*** Input data ***

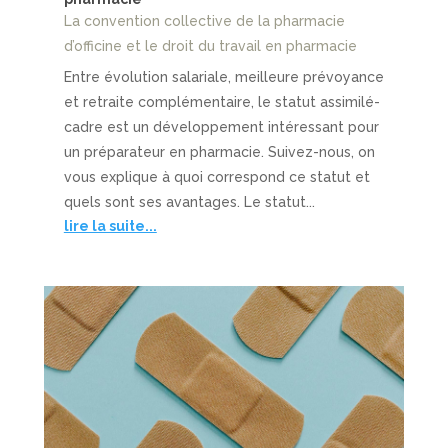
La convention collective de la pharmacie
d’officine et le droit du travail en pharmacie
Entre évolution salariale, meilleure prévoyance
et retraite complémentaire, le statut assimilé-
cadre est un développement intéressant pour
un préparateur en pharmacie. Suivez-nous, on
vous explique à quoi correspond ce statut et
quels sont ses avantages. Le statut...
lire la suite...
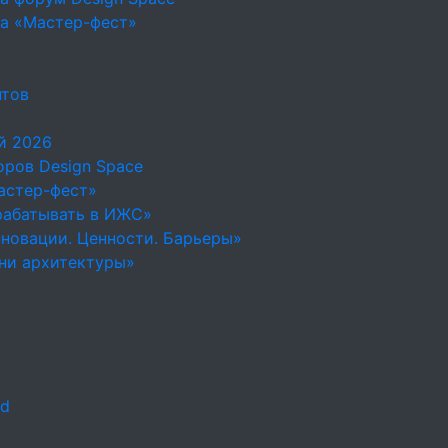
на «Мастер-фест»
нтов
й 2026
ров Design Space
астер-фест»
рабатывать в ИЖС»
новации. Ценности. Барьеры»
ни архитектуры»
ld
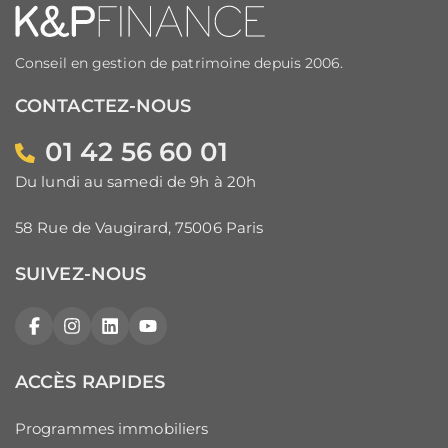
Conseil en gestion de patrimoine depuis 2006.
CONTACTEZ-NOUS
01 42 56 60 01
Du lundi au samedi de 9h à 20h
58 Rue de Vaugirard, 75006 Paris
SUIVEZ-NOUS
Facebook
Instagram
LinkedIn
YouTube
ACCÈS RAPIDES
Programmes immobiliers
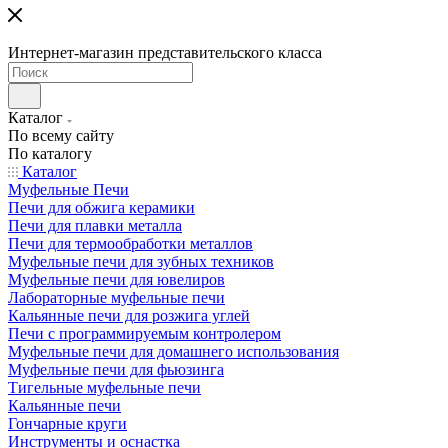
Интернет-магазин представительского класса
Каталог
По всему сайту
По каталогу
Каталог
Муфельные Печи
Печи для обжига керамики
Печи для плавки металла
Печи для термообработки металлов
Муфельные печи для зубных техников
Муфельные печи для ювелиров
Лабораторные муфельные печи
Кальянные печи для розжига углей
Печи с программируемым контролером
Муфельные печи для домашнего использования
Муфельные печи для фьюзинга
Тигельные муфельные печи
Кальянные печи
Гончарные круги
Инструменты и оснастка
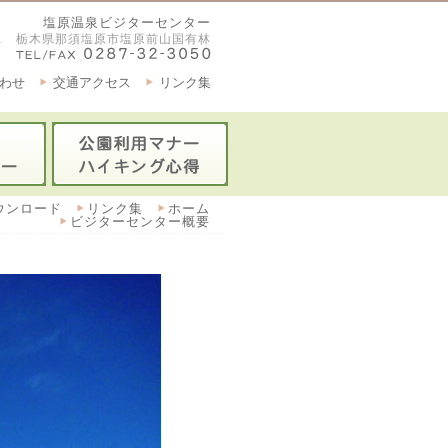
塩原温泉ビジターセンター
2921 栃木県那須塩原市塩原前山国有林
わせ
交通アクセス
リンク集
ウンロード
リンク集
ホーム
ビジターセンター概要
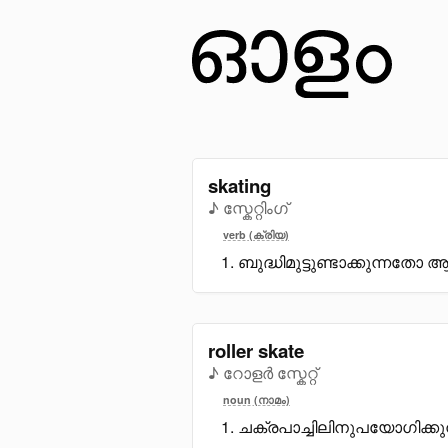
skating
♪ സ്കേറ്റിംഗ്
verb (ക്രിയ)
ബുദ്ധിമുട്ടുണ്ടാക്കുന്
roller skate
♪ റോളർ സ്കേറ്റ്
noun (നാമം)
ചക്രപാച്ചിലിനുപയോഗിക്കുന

*** End of Input data ***

== Problem statement ==
An exact copy of every entry, without pictures, should be your output.

== Final answer ==
La convention collective de la pharmacie
d’officine et le droit du travail en pharmacie
Entre évolution salariale, meilleure prévoyance
et retraite complémentaire, le statut assimilé-
cadre est un développement intéressant pour
un préparateur en pharmacie. Suivez-nous, on
vous explique à quoi correspond ce statut et
quels sont ses avantages. Le statut...
lire la suite...
на «Мастер-фест»
нтов
й 2026
ров Design Space
астер-фест»
рабатывать в ИЖС»
новации. Ценности. Барьеры»
ни архитектуры»
ld
Conseil en gestion de patrimoine depuis 2006.
CONTACTEZ-NOUS
01 42 56 60 01
Du lundi au samedi de 9h à 20h
58 Rue de Vaugirard, 75006 Paris
SUIVEZ-NOUS
Facebook
Instagram
LinkedIn
YouTube
ACCÈS RAPIDES
Programmes immobiliers
Интернет-магазин представительского класса
Каталог
По всему сайту
По каталогу
Каталог
Муфельные Печи
Печи для обжига керамики
Печи для плавки металла
Печи для термообработки металлов
Муфельные печи для зубных техников
Муфельные печи для ювелиров
Лабораторные муфельные печи
Кальянные печи для розжига углей
Печи с программируемым контролером
Муфельные печи для домашнего использования
Муфельные печи для фьюзинга
Тигельные муфельные печи
Кальянные печи
Гончарные круги
Инструменты и оснастка
塩原温泉ビジターセンター
2921 栃木県那須塩原市塩原前山国有林
わせ
交通アクセス
リンク集
ウンロード
リンク集
ホーム
ビジターセンター概要
skating
♪ സ്കേറ്റിംഗ്
verb (ക്രിയ)
ബുദ്ധിമുട്ടുണ്ടാക്കുന്
roller skate
♪ റോളർ സ്കേറ്റ്
noun (നാമം)
ചക്രപാച്ചിലിനുപയോഗിക്കുന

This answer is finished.